Current Type

Fig. 2.28 shows the circuit configuration and the timing diagram of one example of current type compensating buffer circuit, which is proposed by C. Yoo in 2005 [2.17]. It consists of a pair of nMOS and pMOS TFTs, four control switches and a storing capacitor.

The operating concept of this buffer circuit is as follows. During the input signal sampling period, the switches S1 and S3 are turned on while the others are open. Since the drain

currents of M1 and M2 are equal. The gate to source voltage of M2 is established and stored on the capacitor as the gate voltage of M1 is equal to Vin. The switches S1 and S3 are then open, and switches S2 and S4 are turned on to enter the driving period. The drain current of M1 and M2 are the same during this period. Because the gate to source voltage of M2 is determined and stored in the storage capacitor at the input signal sampling period, the drain current of M2 during the driving period is the same as that during the input signal sampling period and so dose the drain currents of M1. It means that the gate to source voltage of M1 should also be equal during both periods. Therefore, the output voltage is the same as the input voltage regardless of the threshold voltage and mobility of the N-type and P-type TFTs.

Fig. 2.28. Circuit configuration and timing diagrams of Yoo’s current type analog buffer.

Fig. 2.29. Simulation result of the output voltage and output offset voltage versus input voltage of Yoo’s analog buffer.

Fig. 2.30. Monte Carlo simulation result of the output offset voltage of Jung’s analog buffer.

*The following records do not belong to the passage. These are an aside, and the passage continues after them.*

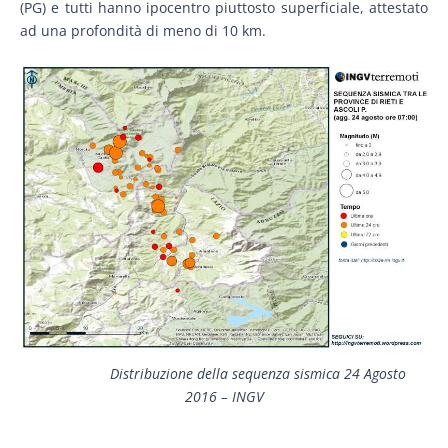
(PG) e tutti hanno ipocentro piuttosto superficiale, attestato
ad una profondità di meno di 10 km.
Distribuzione della sequenza sismica 24 Agosto
2016 – INGV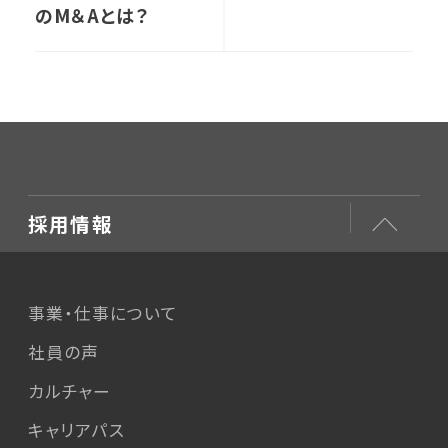
のM＆Aとは？
採用情報
事業・仕事について
社員の声
カルチャー
キャリアパス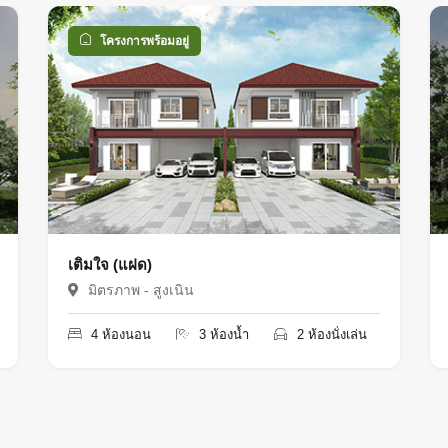
โครงการพร้อมอยู่
เติมใจ (แฝด)
มิตรภาพ - สูงเนิน
4 ห้องนอน
3 ห้องน้ำ
2 ห้องนั่งเล่น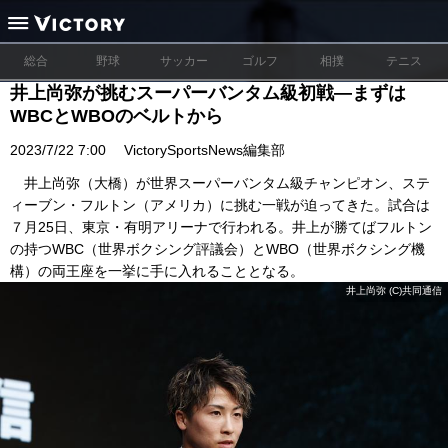
総合
野球
サッカー
ゴルフ
相撲
テニス
井上尚弥が挑むスーパーバンタム級初戦―まずは
WBCとWBOのベルトから
2023/7/22 7:00
VictorySportsNews編集部
井上尚弥（大橋）が世界スーパーバンタム級チャンピオン、ステ
ィーブン・フルトン（アメリカ）に挑む一戦が迫ってきた。試合は
７月25日、東京・有明アリーナで行われる。井上が勝てばフルトン
の持つWBC（世界ボクシング評議会）とWBO（世界ボクシング機
構）の両王座を一挙に手に入れることとなる。
井上尚弥 (C)共同通信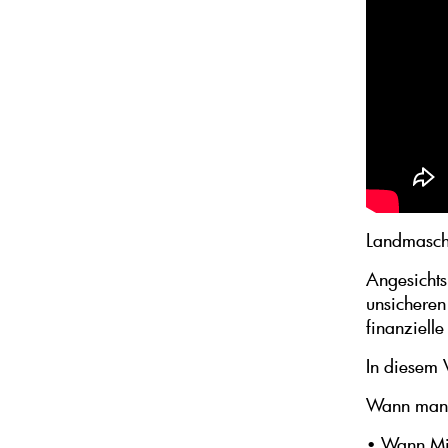
Landmaschi
Angesichts 
unsicheren
finanzielle
In diesem 
Wann man 
• Wann Mie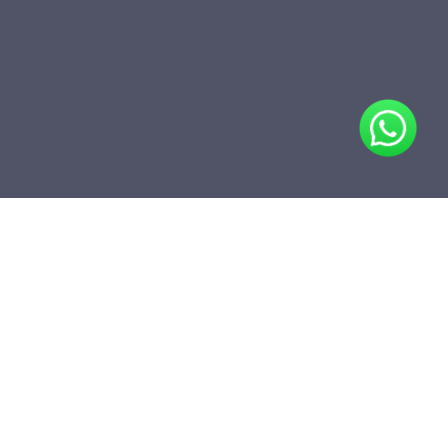
Teilen
Zum Ordner hinzufügen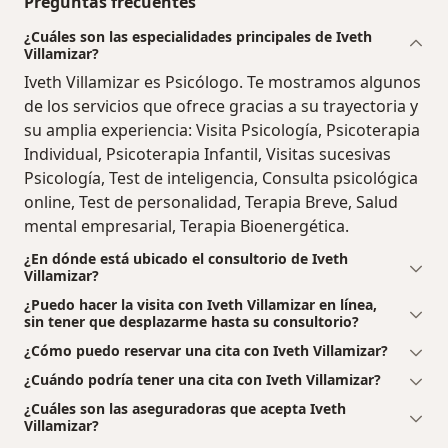
Preguntas frecuentes
¿Cuáles son las especialidades principales de Iveth
Villamizar?
Iveth Villamizar es Psicólogo. Te mostramos algunos
de los servicios que ofrece gracias a su trayectoria y
su amplia experiencia: Visita Psicología, Psicoterapia
Individual, Psicoterapia Infantil, Visitas sucesivas
Psicología, Test de inteligencia, Consulta psicológica
online, Test de personalidad, Terapia Breve, Salud
mental empresarial, Terapia Bioenergética.
¿En dónde está ubicado el consultorio de Iveth
Villamizar?
¿Puedo hacer la visita con Iveth Villamizar en línea,
sin tener que desplazarme hasta su consultorio?
¿Cómo puedo reservar una cita con Iveth Villamizar?
¿Cuándo podría tener una cita con Iveth Villamizar?
¿Cuáles son las aseguradoras que acepta Iveth
Villamizar?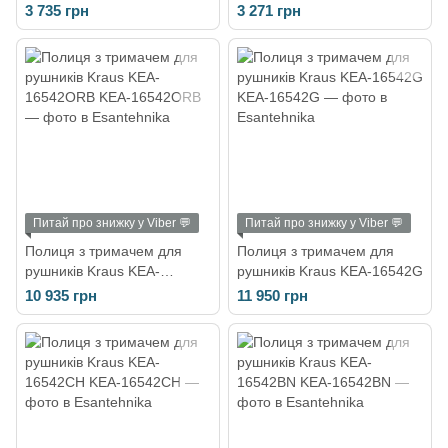
3 735 грн
3 271 грн
Питай про знижку у Viber 💬
Питай про знижку у Viber 💬
Полиця з тримачем для
Полиця з тримачем для
рушників Kraus KEA-
рушників Kraus KEA-16542G
16542ORB
10 935 грн
11 950 грн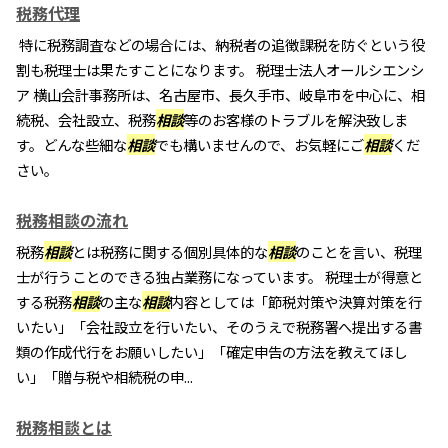
税務代理
特に税務調査などの場合には、納税者の追徴課税を防ぐという役
割も税理士は果たすことになります。 税理士法人オールシエンシ
ア 横山会計事務所は、名古屋市、長久手市、岐阜市を中心に、相
続税、会社設立、税務
相談
等のお客様のトラブルを解決致しま
す。どんな些細な
相談
でも構いませんので、お気軽にご
相談
くだ
さい。
税務相談の流れ
税務
相談
とは税務に関する個別具体的な
相談
のことを言い、税理
士が行うことのできる独占業務になっています。 税理士が得意と
する税務
相談
の主な
相談
内容としては「節税対策や決算対策を行
いたい」「会社設立を行いたい、そのうえで税務署へ提出する書
類の作成代行をお願いしたい」「確定申告の方法を教えてほし
い」「贈与税や相続税の申...
税務相談とは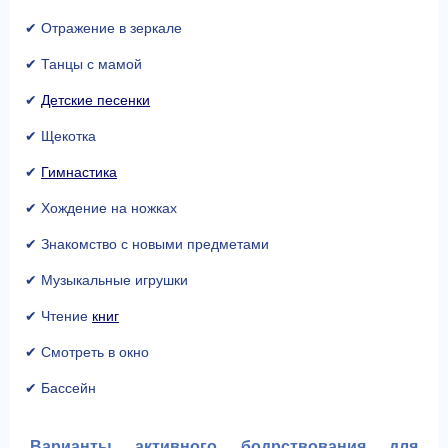
✔ Отражение в зеркале
✔ Танцы с мамой
✔
Детские песенки
✔ Щекотка
✔
Гимнастика
✔ Хождение на ножках
✔ Знакомство с новыми предметами
✔ Музыкальные игрушки
✔ Чтение
книг
✔ Смотреть в окно
✔ Бассейн
Варианты активного бодрствования для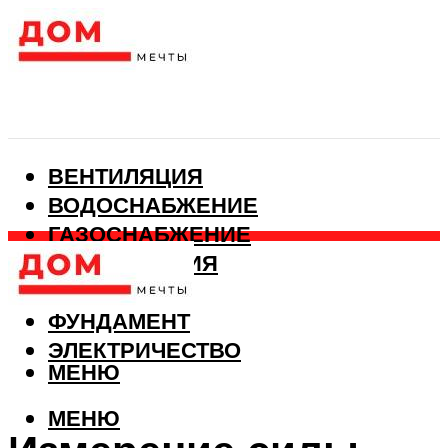
ВЕНТИЛЯЦИЯ
ВОДОСНАБЖЕНИЕ
ГАЗОСНАБЖЕНИЕ
КАНАЛИЗАЦИЯ
ОТОПЛЕНИЕ
ФУНДАМЕНТ
ЭЛЕКТРИЧЕСТВО
МЕНЮ
МЕНЮ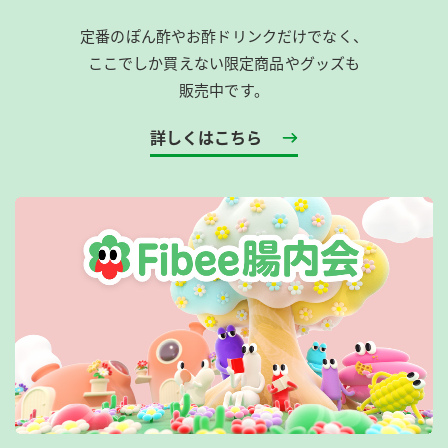
定番のぽん酢やお酢ドリンクだけでなく、
ここでしか買えない限定商品やグッズも
販売中です。
詳しくはこちら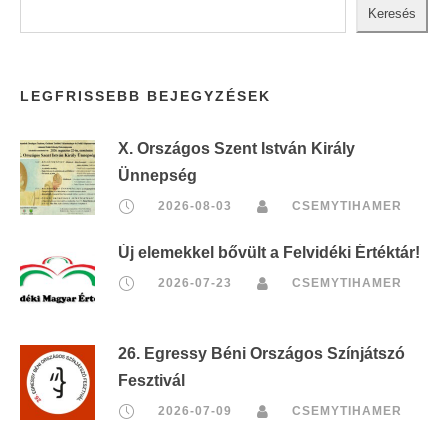
Keresés
LEGFRISSEBB BEJEGYZÉSEK
X. Országos Szent István Király
Ünnepség
2026-08-03
CSEMYTIHAMER
Új elemekkel bővült a Felvidéki Értéktár!
2026-07-23
CSEMYTIHAMER
26. Egressy Béni Országos Színjátszó
Fesztivál
2026-07-09
CSEMYTIHAMER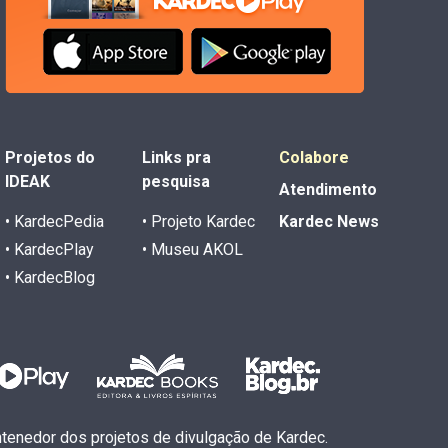
Projetos do
Links pra
Colabore
IDEAK
pesquisa
Atendimento
• KardecPedia
• Projeto Kardec
Kardec News
• KardecPlay
• Museu AKOL
• KardecBlog
antenedor dos projetos de divulgação de Kardec.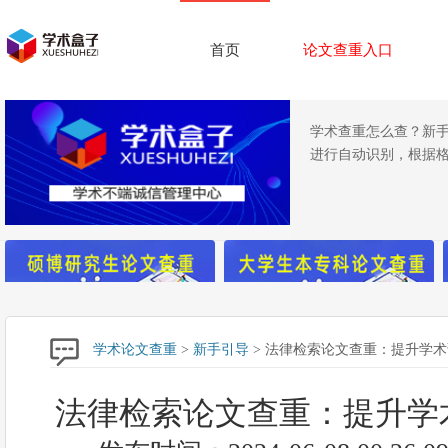
首页
论文查重入口
学术查重怎么查？新手
进行自动识别，根据
学术论文查重
>
新手引导
> 法律检索论文查重：提升学
法律检索论文查重：提升学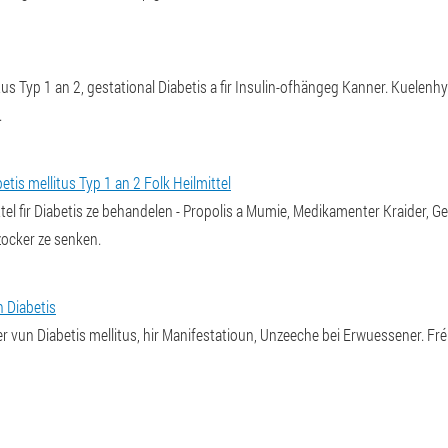
litus Typ 1 an 2, gestational Diabetis a fir Insulin-ofhängeg Kanner. Kuelenhy
.
tis mellitus Typ 1 an 2 Folk Heilmittel
el fir Diabetis ze behandelen - Propolis a Mumie, Medikamenter Kraider, Ge
zocker ze senken.
 Diabetis
 vun Diabetis mellitus, hir Manifestatioun, Unzeeche bei Erwuessener. Fré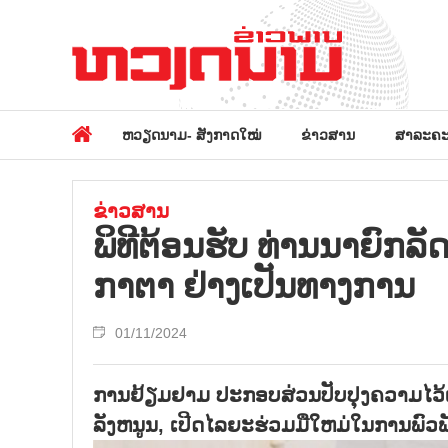
ຫວຽດນາມ- ສັງກາດໃໝ່
ຂ່າວສານ
ສາລະຄະ
ຂ່າວສານ
ພິທີຕ້ອນຮັບ ທ່ານນາຍົກລັ
ກາຕາ ຢ່າງເປັນທາງການ
01/11/2024
ການຢ້ຽມຢາມ ປະກອບສ່ວນປັບປຸງຄວາມໄວ້ເນ
ລັງຫນູນ, ເປີດໄລຍະຮ່ວມມືໃຫມ່ໃນການພົ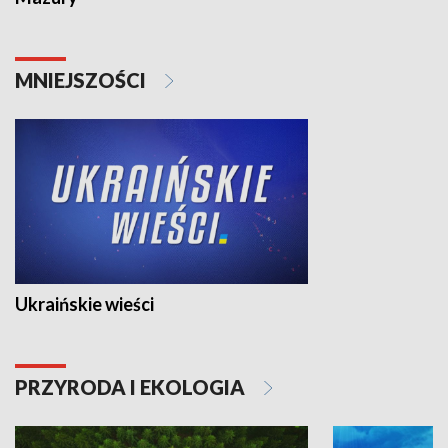
MNIEJSZOŚCI
Ukraińskie wieści
PRZYRODA I EKOLOGIA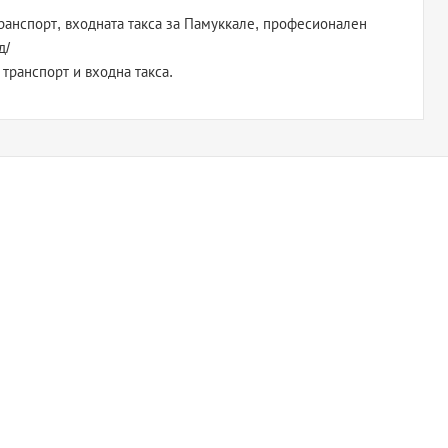
транспорт, входната такса за Памуккале, професионален
д/
транспорт и входна такса.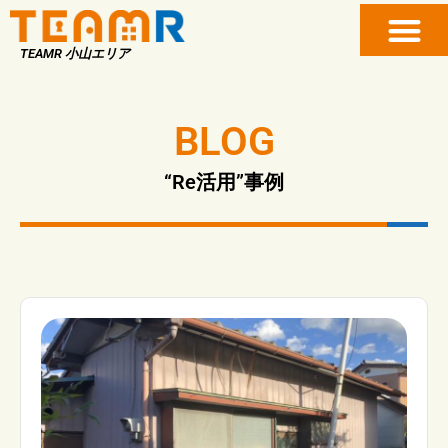
TEAMR 小山エリア
BLOG
“Re活用”事例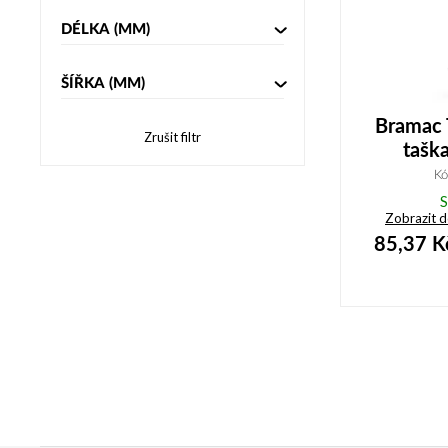
DÉLKA
(MM)
ŠÍŘKA
(MM)
Bramac 
Zrušit filtr
tašk
K
S
Zobrazit 
85,37
K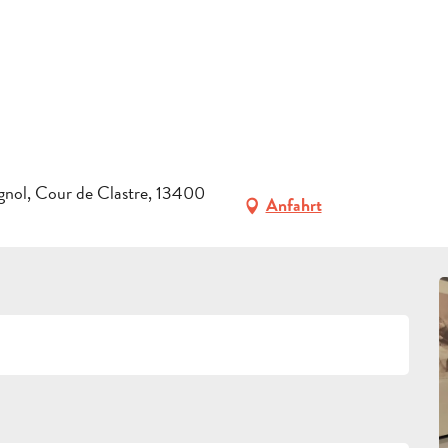
ERFRAGEN
ideen
À la rencontre de Thérèse Neveu, notre "belle santonnière"
BUCHEN
rstag 13. august von 10:00 bis zu 12:00 / ...
E NEVEU, NOTRE "BELLE SANTONNI
GRUPPEN
SCHICHTLICH
gnol, Cour de Clastre, 13400
FACHLEUTE
Anfahrt
DE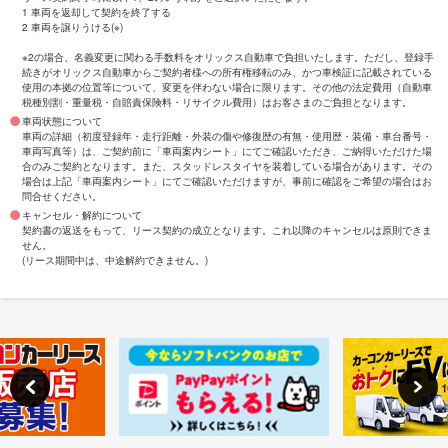
1 車両を返却して契約を終了する
2 車両を譲りうける(※)
※2の場合、名義変更に関わる手数料をオリックス自動車で負担いたします。ただし、登録手
続きがオリックス自動車からご契約者様への所有権移転のみ、かつ車検証に記載されている
使用の本拠の位置等について、変更を伴わない場合に限ります。その他の法定費用（自動車
税種別割・重量税・自賠責保険料・リサイクル費用）はお客さまのご負担となります。
車両状態について
車両の詳細（初度登録年・走行距離・外装の傷や修復歴の有無・使用歴・装備・車台番号・
車両写真等）は、ご契約前に「車両案内シート」にてご確認いただき、ご納得いただけた場
合のみご契約となります。また、スタッドレスタイヤを装着している場合があります。その
場合は上記「車両案内シート」にてご確認いただけますが、事前に確認をご希望の場合はお
問合せください。
キャンセル・解約について
契約書の返送をもって、リース契約の成立となります。これ以降のキャンセルは原則できま
せん。
(リース期間中は、中途解約できません。)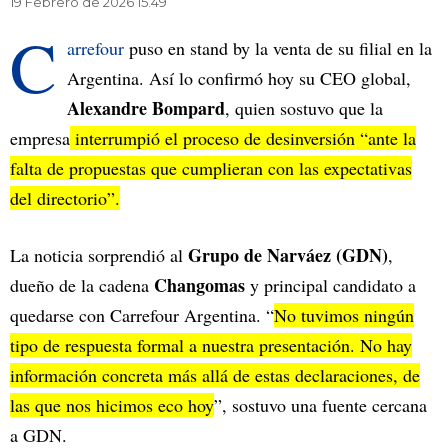
19 Febrero de 2026 15.49
C
arrefour
puso en stand by la venta de su filial en la
Argentina. Así lo confirmó hoy su CEO global,
Alexandre Bompard
, quien sostuvo que la
empresa
interrumpió el proceso de desinversión “ante la
falta de propuestas que cumplieran con las expectativas
del directorio”.
Grupo de Narváez (GDN)
La noticia sorprendió al
,
Changomas
dueño de la cadena
y principal candidato a
quedarse con Carrefour Argentina. “
No tuvimos ningún
tipo de respuesta formal a nuestra presentación. No hay
información concreta más allá de estas declaraciones, de
las que nos hicimos eco hoy
”, sostuvo una fuente cercana
a GDN.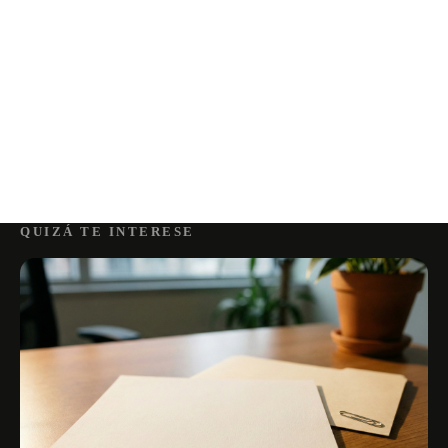
QUIZÁ TE INTERESE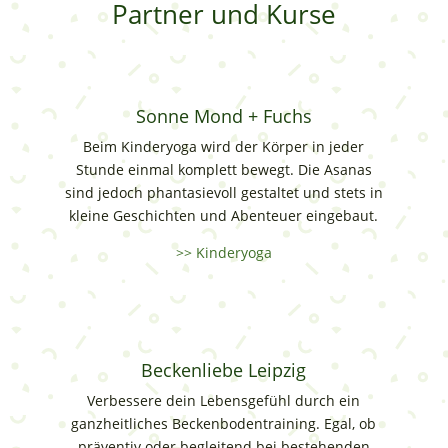
Partner und Kurse
Sonne Mond + Fuchs
Beim Kinderyoga wird der Körper in jeder
Stunde einmal komplett bewegt. Die Asanas
sind jedoch phantasievoll gestaltet und stets in
kleine Geschichten und Abenteuer eingebaut.
>> Kinderyoga
Beckenliebe Leipzig
Verbessere dein Lebensgefühl durch ein
ganzheitliches Beckenbodentraining. Egal, ob
präventiv oder begleitend bei bestehenden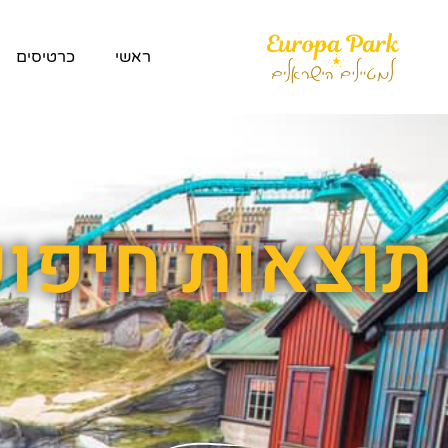
ראשי
כרטיסים
תוצאות חיפוש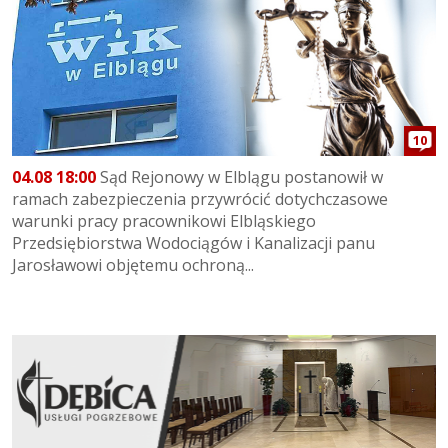
10
04.08 18:00
Sąd Rejonowy w Elblągu postanowił w
ramach zabezpieczenia przywrócić dotychczasowe
warunki pracy pracownikowi Elbląskiego
Przedsiębiorstwa Wodociągów i Kanalizacji panu
Jarosławowi objętemu ochroną...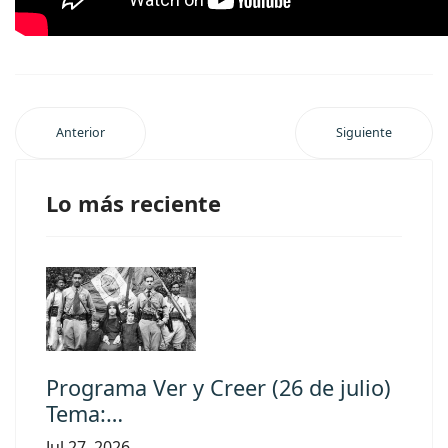
Anterior
Siguiente
Lo más reciente
Programa Ver y Creer (26 de julio)
Tema:…
Jul 27, 2026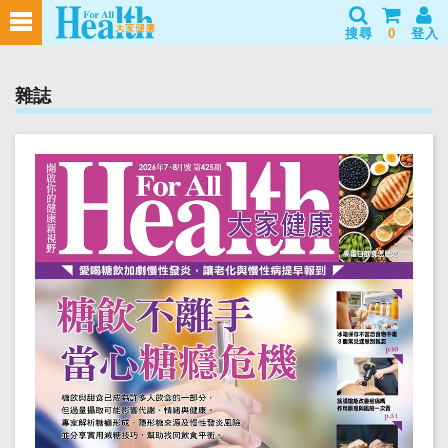
搜尋
0
登入
雜誌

Fig. 2.29 and Fig. 2.30 show the output characteristics including the output offset voltage and the output variations of this analog buffer circuit. It shows the output offset

voltage still large in this compensating circuit. The main source of the error in the output voltage is the small output resistance of the transistors. The output resistance in the saturation region of the poly-Si TFT is much smaller than that of the single-crystalline Si MOSFETs. Owing to the small output resistance of poly-Si TFTs, the current levels during the sampling and driving periods may be different which results in the invalidity of this compensating method.

2.4 Comparisons of Several Op-amp-type and Source-follower Type Analog Buffer Circuits

In this section, the comparisons between several op-amp-type analog buffers and source-follower type analog buffers including the output performance, circuit configuration, and power dissipation are discussed. These data are shown in Table 2.1.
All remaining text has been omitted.